Hamas and Fatah officials held a three-hour meeting in Gaza on Wednesday in what officials described as a "positive" atmosphere.
Head of Fatah's negotiation team Azzam al-Ahmad said after the meeting that talks will continue and officials will abide by a five-week deadline to form a unity government.
Mousa Abu Marzouq, head of the Hamas negotiating team, said the talks would be finalized next week and a unity government would be announced shortly afterwards.
The proposed candidates for the unity government are politically "impartial," Fatah official Fayez Abu Atiyeh told Ma'an, with Hamas spokesperson Sami Abu Zuhri adding that the formation of a proposed unity cabinet is nearly complete.
Earlier, Gaza prime minister Ismail Haniyeh said that he believed the unity government would achieve its goals and "our mission is to make it succeed and to mobilize our people behind its national goals."
"We will clean the road to reconciliation from all obstacles and landmines, and I hereby call on our brothers in the West Bank to take the same path and to maintain freedoms," he said, while addressing Gaza members of the Palestinian Legislative Council.

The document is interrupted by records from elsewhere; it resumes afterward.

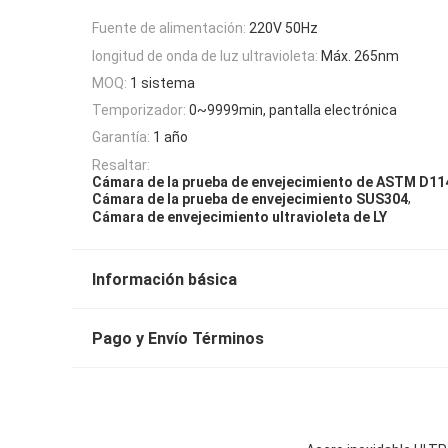
Fuente de alimentación:
220V 50Hz
longitud de onda de luz ultravioleta:
Máx. 265nm
MOQ:
1 sistema
Temporizador:
0~9999min, pantalla electrónica
Garantía:
1 año
Resaltar:
Cámara de la prueba de envejecimiento de ASTM D11
,
Cámara de la prueba de envejecimiento SUS304
Cámara de envejecimiento ultravioleta de LY
Información básica
Pago y Envío Términos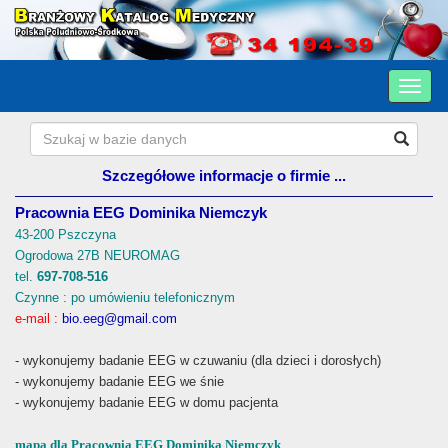
Szczegółowe informacje o firmie ...
Pracownia EEG Dominika Niemczyk
43-200 Pszczyna
Ogrodowa 27B NEUROMAG
tel.
697-708-516
Czynne : po umówieniu telefonicznym
e-mail :
bio.eeg@gmail.com
- wykonujemy badanie EEG w czuwaniu (dla dzieci i dorosłych)
- wykonujemy badanie EEG we śnie
- wykonujemy badanie EEG w domu pacjenta
mapa dla Pracownia EEG Dominika Niemczyk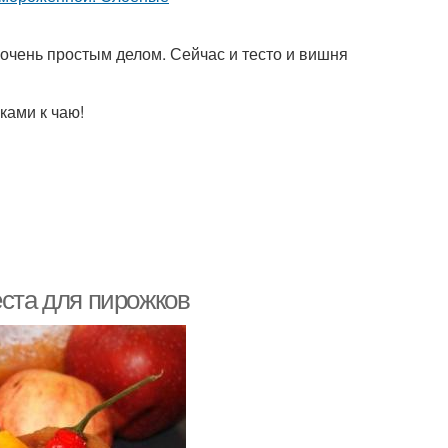
очень простым делом. Сейчас и тесто и вишня
ками к чаю!
еста для пирожков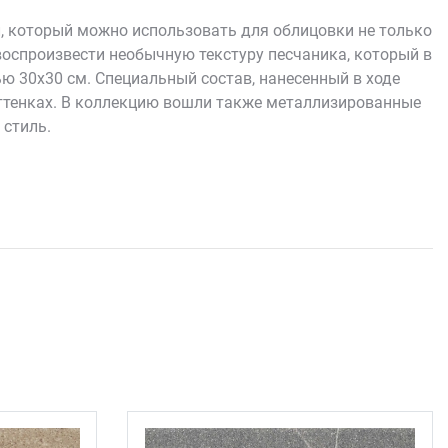
 который можно использовать для облицовки не только
оспроизвести необычную текстуру песчаника, который в
 30х30 см. Специальный состав, нанесенный в ходе
оттенках. В коллекцию вошли также металлизированные
 стиль.
торые позволяют создавать интерьеры в различных
предложенные элементы, вы всегда получите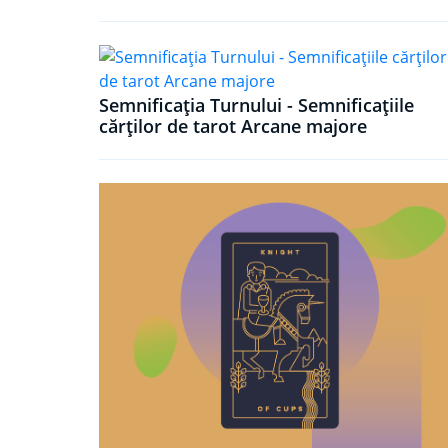
Semnificația Turnului - Semnificațiile
cărților de tarot Arcane majore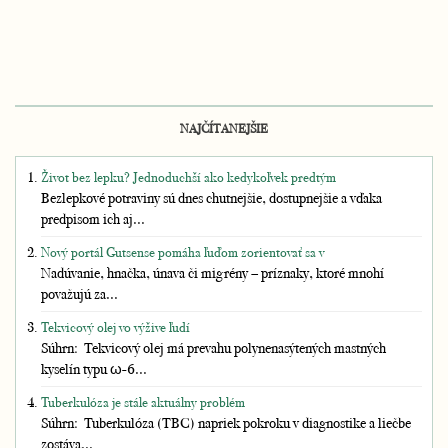
NAJČÍTANEJŠIE
Život bez lepku? Jednoduchší ako kedykoľvek predtým
Bezlepkové potraviny sú dnes chutnejšie, dostupnejšie a vďaka
predpisom ich aj...
Nový portál Gutsense pomáha ľuďom zorientovať sa v
Nadúvanie, hnačka, únava či migrény – príznaky, ktoré mnohí
považujú za...
Tekvicový olej vo výžive ľudí
Súhrn: Tekvicový olej má prevahu polynenasýtených mastných
kyselín typu ω-6...
Tuberkulóza je stále aktuálny problém
Súhrn: Tuberkulóza (TBC) napriek pokroku v diagnostike a liečbe
zostáva...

On April 23, the Fatah-led PLO and Hamas announced a national unity deal to end seven years of political division between the largest two Palestinian parties, with a national unity government to be set in place within five weeks.
The groups have made failed attempts at national reconciliation for years, most recently in 2012, when they signed two agreements -- one in Cairo and a subsequent one in Doha -- which have as of yet been unimplemented.